Revisi Definisi Penyidikan dalam RUU KUHAP
Dr. Chairul Huda mengkritik definisi penyidikan dalam RUU KUHAP yang berbunyi: “Penyidikan adalah serangkaian tindakan penyidik untuk mencari dan mengumpulkan alat bukti guna membuat terang tindak pidana serta menemukan tersangka.” Definisi ini, menurutnya, terlalu terfokus pada penetapan tersangka.

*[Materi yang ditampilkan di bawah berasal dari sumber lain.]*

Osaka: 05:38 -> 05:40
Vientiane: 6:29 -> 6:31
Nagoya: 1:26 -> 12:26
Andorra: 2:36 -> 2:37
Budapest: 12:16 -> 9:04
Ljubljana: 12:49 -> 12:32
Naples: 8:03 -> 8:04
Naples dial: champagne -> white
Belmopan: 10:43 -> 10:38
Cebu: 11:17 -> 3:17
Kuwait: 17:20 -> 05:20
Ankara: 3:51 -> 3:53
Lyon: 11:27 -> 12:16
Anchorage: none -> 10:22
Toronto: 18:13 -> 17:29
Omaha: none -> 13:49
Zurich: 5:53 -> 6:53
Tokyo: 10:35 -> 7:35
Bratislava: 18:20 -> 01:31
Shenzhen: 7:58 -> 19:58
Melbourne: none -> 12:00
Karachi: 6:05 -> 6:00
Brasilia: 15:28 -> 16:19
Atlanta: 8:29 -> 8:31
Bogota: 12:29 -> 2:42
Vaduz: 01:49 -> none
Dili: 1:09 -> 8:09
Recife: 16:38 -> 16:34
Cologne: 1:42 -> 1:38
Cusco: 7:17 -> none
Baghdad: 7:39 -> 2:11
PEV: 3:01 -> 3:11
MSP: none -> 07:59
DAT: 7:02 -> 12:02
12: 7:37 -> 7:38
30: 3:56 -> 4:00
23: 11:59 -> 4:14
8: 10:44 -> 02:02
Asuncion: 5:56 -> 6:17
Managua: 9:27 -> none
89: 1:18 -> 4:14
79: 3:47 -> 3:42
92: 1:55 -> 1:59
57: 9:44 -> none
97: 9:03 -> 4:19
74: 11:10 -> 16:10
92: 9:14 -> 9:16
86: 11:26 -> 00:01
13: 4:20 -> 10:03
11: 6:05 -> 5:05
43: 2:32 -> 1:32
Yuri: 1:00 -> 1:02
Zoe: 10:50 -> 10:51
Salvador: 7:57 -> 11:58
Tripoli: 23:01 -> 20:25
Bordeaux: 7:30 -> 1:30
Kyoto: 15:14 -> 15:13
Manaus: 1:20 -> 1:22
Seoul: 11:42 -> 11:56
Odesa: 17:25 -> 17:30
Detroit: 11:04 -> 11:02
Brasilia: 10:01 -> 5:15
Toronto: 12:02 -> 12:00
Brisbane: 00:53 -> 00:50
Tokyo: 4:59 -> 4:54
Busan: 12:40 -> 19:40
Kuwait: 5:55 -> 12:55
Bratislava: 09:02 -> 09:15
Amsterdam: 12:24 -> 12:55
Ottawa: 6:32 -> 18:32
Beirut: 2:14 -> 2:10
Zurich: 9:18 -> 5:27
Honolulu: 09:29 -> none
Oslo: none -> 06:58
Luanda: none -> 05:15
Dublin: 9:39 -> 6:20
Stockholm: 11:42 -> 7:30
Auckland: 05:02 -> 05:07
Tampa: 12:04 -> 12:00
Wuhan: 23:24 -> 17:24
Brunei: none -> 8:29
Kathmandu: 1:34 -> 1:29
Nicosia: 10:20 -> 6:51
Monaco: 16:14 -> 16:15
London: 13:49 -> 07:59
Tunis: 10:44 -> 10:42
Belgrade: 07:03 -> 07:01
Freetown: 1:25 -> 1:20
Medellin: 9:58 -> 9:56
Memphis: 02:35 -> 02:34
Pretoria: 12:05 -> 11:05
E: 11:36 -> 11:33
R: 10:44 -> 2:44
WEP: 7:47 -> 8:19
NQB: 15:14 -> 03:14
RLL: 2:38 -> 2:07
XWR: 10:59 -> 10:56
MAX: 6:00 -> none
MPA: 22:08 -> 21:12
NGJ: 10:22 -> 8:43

Ia mengusulkan penambahan frasa “atau guna menetapkan peristiwa bukan tindak pidana, atau tidak cukup bukti sebagai tindak pidana”. Dengan demikian, definisi penyidikan menjadi lebih netral dan seimbang. Tujuannya adalah untuk menghindari interpretasi yang sempit dan berpotensi memicu penyalahgunaan wewenang.
Menghindari Kesewenang-wenangan dalam Penegakan Hukum
Pakar hukum ini menekankan pentingnya perubahan ini untuk mencegah kesewenang-wenangan. Ia khawatir orientasi penegak hukum yang hanya tertuju pada penetapan tersangka dapat memicu tindakan-tindakan melanggar hukum, seperti penyiksaan, guna mencapai tujuan tersebut.
Dengan revisi definisi ini, diharapkan penegak hukum akan lebih berhati-hati dan mempertimbangkan semua aspek dalam proses penyidikan. Proses hukum yang lebih adil dan berimbang akan tercipta, melindungi hak-hak tersangka dan memastikan keadilan ditegakkan.
Usulan Pengaturan Penyidikan di Luar KUHAP
Selain revisi definisi, Dr. Chairul Huda juga mengusulkan agar pengaturan teknis penyidikan tidak lagi tercantum dalam KUHAP. Ia berpendapat, terdapat redundansi dalam proses penyelidikan dan penyidikan.
Proses penyelidikan seringkali mengulang langkah-langkah yang sudah dilakukan dalam penyidikan. Sebagai contoh, keterangan saksi yang sudah dicatat dalam penyelidikan, kemudian diulang dalam penyidikan dengan nama berbeda. Ketidakefisiensian ini perlu diatasi.
Desentralisasi Pengaturan Penyidikan
Sebagai solusi, Dr. Chairul Huda mengusulkan agar pengaturan penyidikan diatur oleh masing-masing lembaga yang memiliki penyidik. Misalnya, penyidik kepolisian diatur dalam Peraturan Kepolisian (Perpol).
Dengan pengaturan yang lebih desentralisasi ini, diharapkan proses penyidikan menjadi lebih fleksibel dan mampu mengikuti perkembangan modus operandi tindak pidana yang terus berkembang. Hal ini akan meningkatkan efektivitas dan efisiensi penegakan hukum.
- Penyidikan kepolisian diatur dalam Perpol.
- Lembaga lain dengan penyidik juga akan memiliki pengaturan tersendiri.
- Hal ini akan meningkatkan fleksibilitas dan efisiensi.
Dengan demikian, proses penyidikan akan lebih adaptif terhadap perkembangan kejahatan dan lebih efisien. Revisi KUHAP yang komprehensif dan mempertimbangkan aspek keadilan serta efisiensi sangat penting untuk mewujudkan penegakan hukum yang lebih baik di Indonesia. Usulan-usulan Dr. Chairul Huda memberikan perspektif yang penting dalam upaya tersebut, mengarah pada sistem hukum yang lebih berkeadilan dan berorientasi pada pencarian kebenaran, bukan sekadar penetapan tersangka. Harapannya, revisi KUHAP akan menghasilkan sistem yang lebih baik, lebih adil, dan lebih efektif dalam menegakkan hukum di Indonesia.